Principle:Huggingface Trl Reward Model Training
| Property | Value |
|---|---|
| Principle Name | Reward Model Training |
| Technology | Huggingface TRL |
| Category | Training |
| Workflow | Reward Model Training |
| Paper | InstructGPT (https://arxiv.org/abs/2203.02155) |
| Implementation | Implementation:Huggingface_Trl_RewardTrainer_Init_Train |
Overview
Description
The RewardTrainer is the core component for training reward models in the RLHF pipeline. It implements the Bradley-Terry pairwise preference loss, which trains a model to assign higher scalar rewards to human-preferred responses. The trainer extends the standard Huggingface Trainer (via BaseTrainer) with reward-specific loss computation, metric tracking, and model initialization logic.

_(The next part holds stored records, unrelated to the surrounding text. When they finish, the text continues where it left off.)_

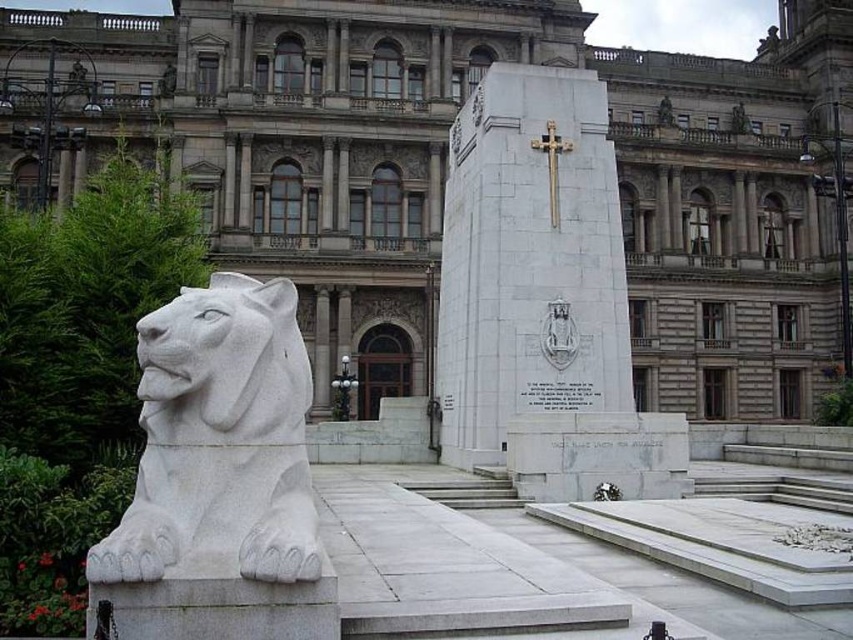 Question: Which of the following is the farthest from the observer?

Choices:
 (A) (180, 419)
 (B) (621, 276)

Answer: (B)

Question: Is white marble monument at center above white stone lion at left?

Choices:
 (A) no
 (B) yes

Answer: (B)

Question: Can you confirm if white marble monument at center is positioned to the right of white stone lion at left?

Choices:
 (A) yes
 (B) no

Answer: (A)

Question: Which of the following is the closest to the observer?

Choices:
 (A) white stone lion at left
 (B) white marble monument at center

Answer: (A)

Question: Is white marble monument at center below white stone lion at left?

Choices:
 (A) no
 (B) yes

Answer: (A)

The training objective minimizes the negative log-likelihood that the model correctly ranks chosen responses above rejected responses:
L = -log(sigmoid(r_chosen - r_rejected))
This loss naturally trains the reward model to produce reward values where the difference between chosen and rejected scores reflects the strength of preference.
Usage
The RewardTrainer is instantiated with a model (or model path), optional RewardConfig, training dataset, and optional PEFT configuration. It supports both full fine-tuning and parameter-efficient training. Training is launched by calling the train() method, which follows the standard Huggingface Trainer loop.
Theoretical Basis
Bradley-Terry Model
The Bradley-Terry model is a probabilistic framework for pairwise comparisons. Given two items with "skill" parameters (rewards) r_1 and r_2, the probability that item 1 is preferred over item 2 is:
P(1 > 2) = exp(r_1) / (exp(r_1) + exp(r_2)) = sigmoid(r_1 - r_2)
The negative log-likelihood of the observed preferences yields the training loss:
L = -log(sigmoid(r_chosen - r_rejected))
This loss has several desirable properties:
- Convexity: The loss is convex in the reward difference, ensuring stable optimization.
- Scale invariance: Only the difference between rewards matters, not their absolute values.
- Gradient signal: The gradient is proportional to 1 - P(chosen > rejected), providing stronger updates for incorrectly ranked pairs.
Margin-Based Loss
When margin annotations are available in the dataset, the loss is modified to account for the degree of preference:
L = -log(sigmoid(r_chosen - r_rejected - margin))
The margin shifts the decision boundary, requiring the reward model to produce larger reward differences for strongly preferred responses.
Center Rewards Regularization
An optional regularization term encourages mean-zero reward outputs:
L_total = L_preference + coefficient * mean((r_chosen + r_rejected)^2)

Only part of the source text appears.